ELIZABETH FARNSWORTH: Okay. Debra Raskin, what do you think about that, and do you think that's part of why there's some lack of clarity here, that it's unclear whether this is about protecting women from sexual abuse, or it's about protecting them from gender discrimination in the workplace? It doesn't necessarily have to be sexual.

DEBRA RASKIN: Well, the cases, as I read them, do define both kinds of conduct as sexual harassment. In other words, if it's not sexual in nature but it's harassment, if it's words directed at women, if it's gluing shut their locker, if it's taking away their tools, making them run a gauntlet of difficult work circumstances that men don't have to, I think that has been defined in lots of cases as sexual harassment. I think that sexual overtures also have been, but the Supreme Court has insisted and the lower courts have carried this out, that it be severe and pervasive. So it's not a single dirty joke, and it's not a single naked woman in a poster. And the questions of degrees have been measured by the courts.

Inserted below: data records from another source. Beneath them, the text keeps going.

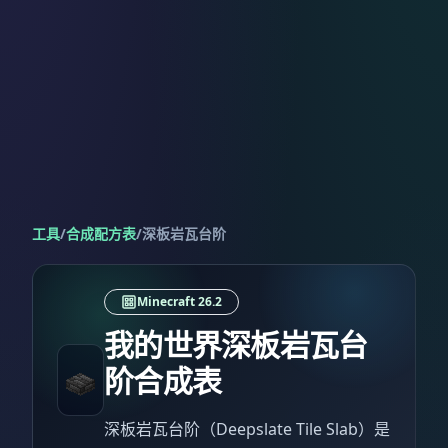
工具
/
合成配方表
/
深板岩瓦台阶
Minecraft 26.2
我的世界深板岩瓦台
阶合成表
深板岩瓦台阶（Deepslate Tile Slab）是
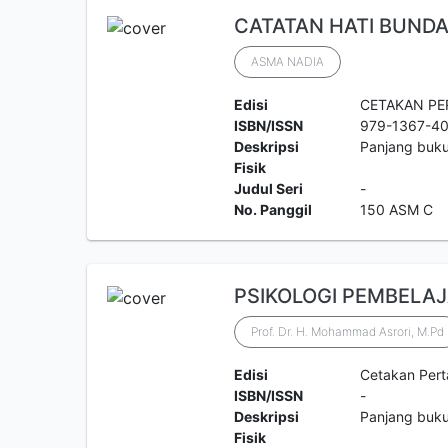
CATATAN HATI BUND
ASMA NADIA
Edisi
CETAKAN PE
ISBN/ISSN
979-1367-4
Deskripsi
Panjang buk
Fisik
Judul Seri
-
No. Panggil
150 ASM C
PSIKOLOGI PEMBELA
Prof. Dr. H. Mohammad Asrori, M.Pd
Edisi
Cetakan Per
ISBN/ISSN
-
Deskripsi
Panjang buk
Fisik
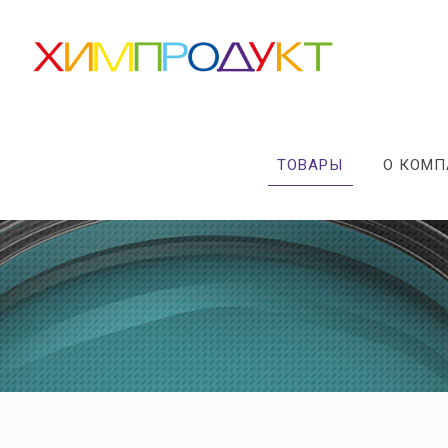
ТОВАРЫ
О КОМ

Debra Raskin: "People coming forward with complaints doesn't mean that the problem has gotten worse; it just means that people are finally having some ability to come forward and make complaints."

ELIZABETH FARNSWORTH: And, Debra Raskin, in the real world, in the way that courts in the states and the federal courts are deciding these cases, do you think that the cases have had positive effects? Do you think that the cases are making life better for women in the workplace?

DEBRA RASKIN: I do, because if you read some of the early surveys and early social data, I mean, going back to the Redbook Survey in the 1970's, it would tell you that many women experienced sexual harassment and only a very tiny percentage ever complained about it. The statistics of the EEOC charges and people coming forward with complaints doesn't mean that the problem has gotten worse; it just means that people are finally having some ability to come forward and make complaints and, one would hope, get these things resolved.

Jeffrey Rosen: "The problem for sexual harassment law is that much sexual conduct in the workplace is really more discrimination based on sexual attraction than gender discrimination."

ELIZABETH FARNSWORTH: Okay. Jeffrey Rosen, both on the point that Vicki Schultz brought up about this perhaps getting too much concentrated on sex and also whether in real life this is improving people's lives, comment on both.

JEFFREY ROSEN: I must object to Professor Schultz's notion that it's only in media cases that we're confused about what harassment is. It was remarkable that at the Supreme Court today Chief Justice Rehnquist actually began by asking in the school case, this is obviously appalling, it's criminal conduct, but how is it discrimination based on sex? Now, the great insight and contribution of Professor Schultz's fascinating article is to remind us that core gender discrimination is really what Title 7 was about. The problem for sexual harassment law is that much sexual conduct in the workplace is really more discrimination based on sexual attraction than gender discrimination per se, and that's why even in both Supreme Court cases, and this is why it's not just media cases, Chief Justice Rehnquist suggested that maybe statutory rape is not gender discrimination and the city of Boca Raton continues to insist its lifeguards were not the victim of gender discrimination. It's a conceptual flaw at the center of sexual harassment law. It's not a trivial problem, and it's not at all obvious what the solution is.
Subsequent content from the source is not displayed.